‘Ya İstiklal ve ya ölüm’le kazandık Çanakkale dirilişi: Atatürk’ün askeri dehası

Tarihçi muharrir Turgut Özakman’ın kelamıyla “Çanakkale başarısı, yalnızca bir askerî zafer değil, Türk milletinin dirilişinin başlangıcıdır” Aslında Kurtuluş Savaşımızın öncülü de Çanakkale savaşları oldu ve orada, Atatürk tarihe yani milletin mukadderatına istikamete verdi… Böylelikle Kurtuluş Savaşı’ndaki liderliğinin de temelini attı.
18 Mart Çanakkale Zaferi ve Şehitleri Anma Günü… Türk milletinin emperyalizme diz çökmediği, bağımsızlık için başkaldırdığı ve “Türklerin istilacılara asla boyun eğmeyeceğini” bütün dünyaya gösterdiği savaşın yıl dönümü… Temel olarak İngiltere ve Fransa’yla savaştık… 200 binin üzerinde şehit verdik.
Bu mevzuda derin araştırmalar yapmış, “Diriliş: Çanakkale 1915” ve “Şu Çılgın Türkler” kitabının muharriri Turgut Özakman, bu savaşın tarihî yeriyle birlikte Atatürk’ün orada oynadığı rolün değerini tahlil eden tarihçi bir isim. Anlatımlarını gerçek evraklara, harp raporlarına ve tanıklıklara dayandırdı. Atatürk’ün rolünü abartılı bir kahramanlık öyküsü olarak değil, serinkanlı bir komutanın bilimsel ve insani yaklaşımı çerçevesinde ele aldı.
YALNIZCA ASKERİ ZAFER DEĞİL…
Özakman, Çanakkale muvaffakiyetini yalnızca bir askerî zafer değil, Türk milletinin dirilişinin başlangıcı olarak yorumladı. “Çanakkale’de, üstün kuvvetlere ve ateş gücüne karşı bir avuç Mehmetçik ve başlarında Mustafa Kemal vardı. Orada gösterdiği komutanlık dehası ve kahramanlık olmasaydı, bu destan yazılamazdı.” tespitini yaptı.

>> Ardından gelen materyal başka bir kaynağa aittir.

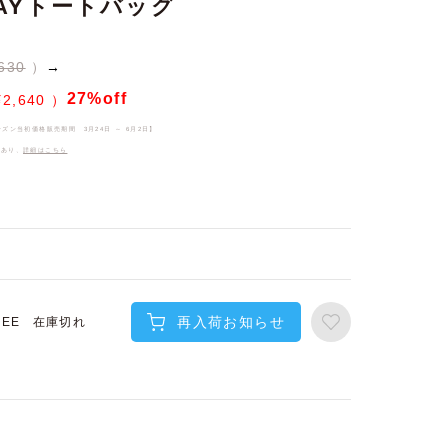
AYトートバッグ
630
→
27%off
¥
2,640
ーズン当初価格販売期間
3月24日 ～ 6月2日
】
件あり、
詳細はこちら
再入荷お知らせ
在庫切れ
REE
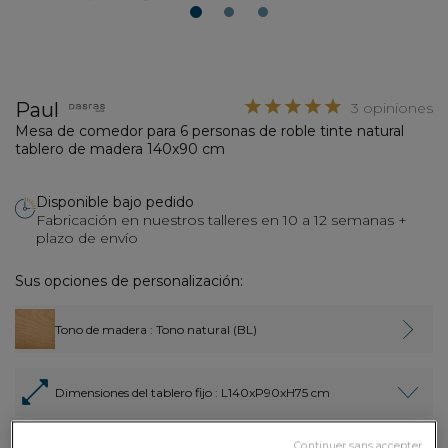
1
2
3
Paul
3 opiniones
Mesa de comedor para 6 personas de roble tinte natural
tablero de madera 140x90 cm
Disponible bajo pedido
Fabricación en nuestros talleres en 10 a 12 semanas +
plazo de envío
Sus opciones de personalización:
Tono de madera
: Tono natural (BL)
Dimensiones del tablero fijo
: L140xP90xH75 cm
Continuer sans accepter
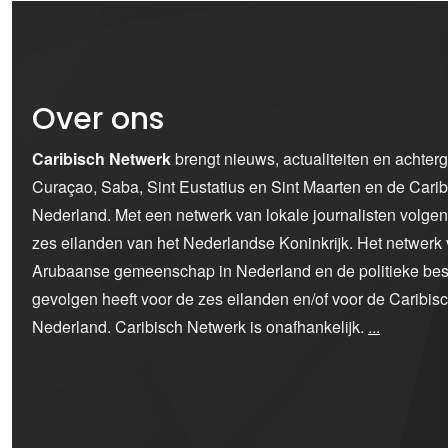
Over ons
Caribisch Netwerk
brengt nieuws, actualiteiten en achter
Curaçao, Saba, Sint Eustatius en Sint Maarten en de Car
Nederland. Met een netwerk van lokale journalisten volge
zes eilanden van het Nederlandse Koninkrijk. Het netwerk 
Arubaanse gemeenschap in Nederland en de politieke bes
gevolgen heeft voor de zes eilanden en/of voor de Caribi
Nederland. Caribisch Netwerk is onafhankelijk.
...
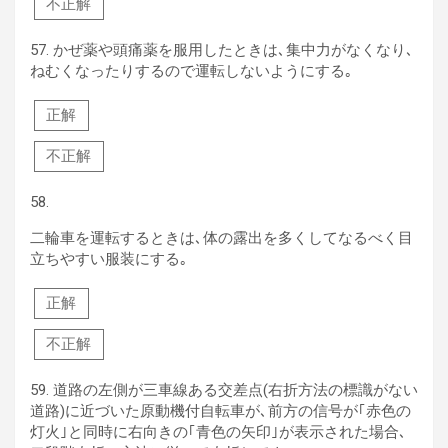
不正解
57.
かぜ薬や頭痛薬を服用したときは､集中力がなくなり､
ねむくなったりするので運転しないようにする｡
正解
不正解
58.
二輪車を運転するときは､体の露出を多くしてなるべく目
立ちやすい服装にする｡
正解
不正解
59.
道路の左側が三車線ある交差点(右折方法の標識がない
道路)に近づいた原動機付自転車が､前方の信号が｢赤色の
灯火｣と同時に右向きの｢青色の矢印｣が表示された場合､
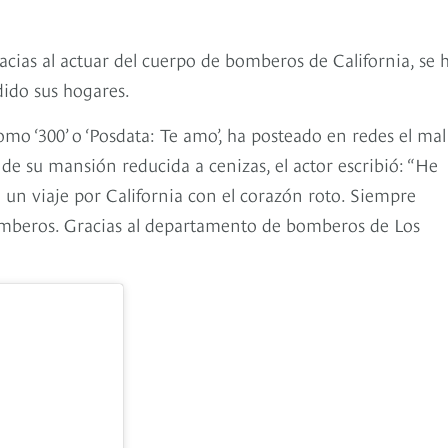
acias al actuar del cuerpo de bomberos de California, se 
dido sus hogares.
mo ‘300’ o ‘Posdata: Te amo’, ha posteado en redes el mal
de su mansión reducida a cenizas, el actor escribió: “He
 un viaje por California con el corazón roto. Siempre
os bomberos. Gracias al departamento de bomberos de Los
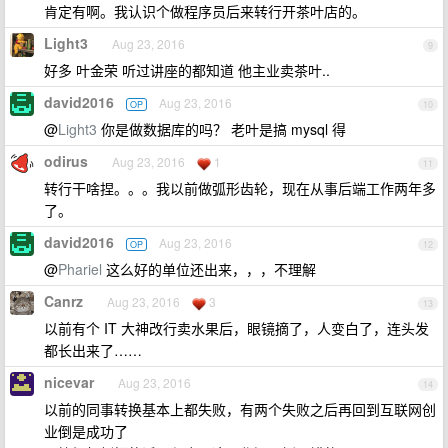
肯定有啊。我认识个做程序员后来转行开茶叶店的。
Light3
Aug 23, 2016
9
好多 叶金荣 听过讲座的都知道 他主业卖茶叶..
david2016
Aug 23, 2016
OP
10
@
Light3
你是做数据库的吗？ 老叶是搞 mysql 得
odirus
Aug 23, 2016
1
11
转行干啥捏。。。我以前做弧形齿轮，现在从事后端工作两年多
了。
david2016
Aug 23, 2016
OP
12
@
Phariel
这么好的单位还出来，，，不理解
Canrz
Aug 23, 2016
3
13
以前有个 IT 大神改行卖水果后，眼镜摘了，人变白了，连头发
都长出来了……
nicevar
Aug 23, 2016
14
以前的同事转换基本上都失败，有两个失败之后再回到互联网创
业倒是成功了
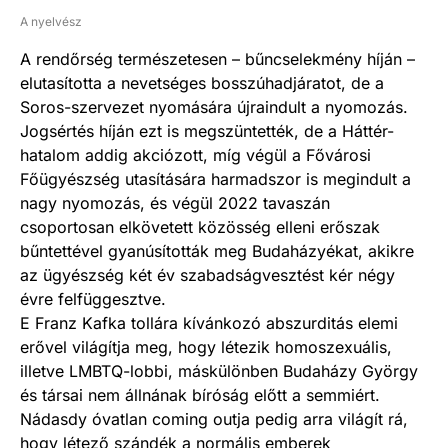
A nyelvész
A rendőrség természetesen – bűncselekmény híján –
elutasította a nevetséges bosszúhadjáratot, de a
Soros-szervezet nyomására újraindult a nyomozás.
Jogsértés híján ezt is megszüntették, de a Háttér-
hatalom addig akciózott, míg végül a Fővárosi
Főügyészség utasítására harmadszor is megindult a
nagy nyomozás, és végül 2022 tavaszán
csoportosan elkövetett közösség elleni erőszak
bűntettével gyanúsították meg Budaházyékat, akikre
az ügyészség két év szabadságvesztést kér négy
évre felfüggesztve.
E Franz Kafka tollára kívánkozó abszurditás elemi
erővel világítja meg, hogy létezik homoszexuális,
illetve LMBTQ-lobbi, máskülönben Budaházy György
és társai nem állnának bíróság előtt a semmiért.
Nádasdy óvatlan coming outja pedig arra világít rá,
hogy létező szándék a normális emberek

KRİTİK ANLARDA LİDERLİK VE KARARLILIK
Özakman, Atatürk’ün 25 Nisan 1915 Arıburnu çıkarması sırasındaki müdahalesini, savaşın dönüm noktası olarak saptadı. Mustafa Kemal Atatürk’ün, buyruk beklemeden inisiyatif alarak 57. Alay’ı cepheye sürmesine dikkat çekti. Askerlerine tarihe geçen “Ben size taarruz emretmiyorum, ölmeyi emrediyorum!” kelamını söylemesini, onun liderlik yüreğini ve sorumluluk şuuru gösterdi. 57. Alay’ın neredeyse tamamının şehit olmasına karşın, Atatürk’ün direnişi sürdürmekteki kararlılığı, Türk ordusunun “ölümüne direnme” ruhunu simgeledi. Bu atılım, İtilaf kuvvetlerinin ilerleyişini durdurdu ve Çanakkale direnişinin ruhunu şekillendirdi.
ASKERÎ DEHA VE STRATEJİK ÖNGÖRÜ
Yazar Özakman, Conkbayırı ve Anafartalar muharebelerinde, Atatürk’ün düşmanın zayıf noktalarını sezme yeteneğini kıymetle vurguladı. Bilhassa 9-10 Ağustos 1915 tarihlerindeki Anafartalar Zaferi’nde, askerlerini gece taarruzu için organize ederek sürpriz bir atak düzenlemesi, onun stratejik zekâsının bir ispatı olarak aktardı.
Turgut Özakman, Atatürk’ün “Savaş alanını bir satranç tahtası üzere okuması” ve risk alabilme cüretini, zaferin anahtarı olarak yorumladı.
ÇANAKKALE VATAN SAVUNMASI VE DEVAMI
Özakman’ın da vurguladığı üzere Çanakkale Savaşı, Türk milletimin emperyalistlere karşı vatan savaşının başlangıcıdır. Kurtuluş Savaşımız da tıpkı düşmana karşı verilmiştir, münasebetiyle bu savaşların devamıdır. Atatürk’ü Çanakkale Savaşı’nda sembol bir asker olarak kahramanlaştı, buradaki önderliği ve başarısı Kurtuluş Savaşı’nın lideri olmasına zemin hazırladı.
Ayrıca, Atatürk’ün 1934’te savaştığımız ülkelerin Çanakkale’de ölen askerlerine hitaben “Onlar, bu topraklarda canlarını verdikten sonra artık bizim evlatlarımız olmuşlardır” sözleri onun insanlık barışına verdiği ehemmiyeti gösterdi.